Examples for Renesas processors

  1. Open source FreeTCPIP (based heavily on uIP) examples for the RX62N microcontroller:

    There are six FreeRTOS demo applications for the RX62N microcontroller. One for the Renesas compiler, one for the GCC compiler, and one for the IAR compiler. Two projects are provided for each compiler, one for the Renesas Starter Kit (RSK), and the other for the Renesas Demonstration Kit (RDK). The web server example includes the use of CGI scripting to show task and run time statistics.

  2. Open source uIP TCP/IP stack on an SH7216 (SuperH SH-2A FPU):

    The web server example includes basic CGI scripting functionality. This is used to generate pages to display both TCP/IP and task run time statistics.

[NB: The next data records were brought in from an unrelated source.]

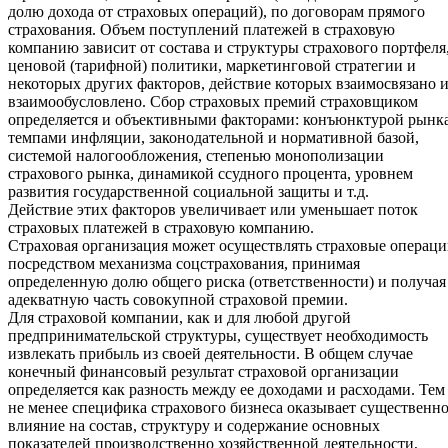
долю дохода от страховых операций), по договорам прямого
страхования. Объем поступлений платежей в страховую
компанию зависит от состава и структуры страхового портфеля
ценовой (тарифной) политики, маркетинговой стратегии и
некоторых других факторов, действие которых взаимосвязано 
взаимообусловлено. Сбор страховых премий страховщиком
определяется и объективными факторами: конъюнктурой рынка
темпами инфляции, законодательной и нормативной базой,
системой налогообложения, степенью монополизации
страхового рынка, динамикой ссудного процента, уровнем
развития государственной социальной защиты и т.д.
Действие этих факторов увеличивает или уменьшает поток
страховых платежей в страховую компанию.
Страховая организация может осуществлять страховые операц
посредством механизма соцстрахования, принимая
определенную долю общего риска (ответственности) и получая
адекватную часть совокупной страховой премии.
Для страховой компании, как и для любой другой
предпринимательской структуры, существует необходимость
извлекать прибыль из своей деятельности. В общем случае
конечный финансовый результат страховой организации
определяется как разность между ее доходами и расходами. Тем
не менее специфика страхового бизнеса оказывает существенн
влияние на состав, структуру и содержание основных
показателей производственно хозяйственной деятельности,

Examples for ST microcontrollers

  1. Open source uIP TCP/IP stack and lwIP TCP/IP stack on an STR912 (ARM9):

    This demo includes options to use either the uIP or the lwIP stack, this time targeted at an ARM9 processor.

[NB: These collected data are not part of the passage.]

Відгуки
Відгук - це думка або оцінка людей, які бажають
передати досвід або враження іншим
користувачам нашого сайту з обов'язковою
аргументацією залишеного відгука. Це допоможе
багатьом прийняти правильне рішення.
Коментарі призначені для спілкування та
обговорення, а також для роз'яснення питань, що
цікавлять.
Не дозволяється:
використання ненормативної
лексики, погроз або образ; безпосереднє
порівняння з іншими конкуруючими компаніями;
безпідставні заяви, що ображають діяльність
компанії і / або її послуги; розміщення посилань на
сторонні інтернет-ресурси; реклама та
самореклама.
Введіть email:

  2. Open source uIP TCP/IP stack on an STM32 (ARM Cortex-M3):

    Rowley CrossWorks demo that includes an embedded web server.


Examples using WizNET interfaces

  1. WizNET hardware TCP/IP stack - I2C interface:

    This example uses a TCP/IP coprocessor to produce an embedded web server through the I2C port!

  2. WizNET hardware TCP/IP stack - memory mapped interface:

    This example uses the same TCP/IP coprocessor, but with a memory mapped interface on a Tern E-Engine controller.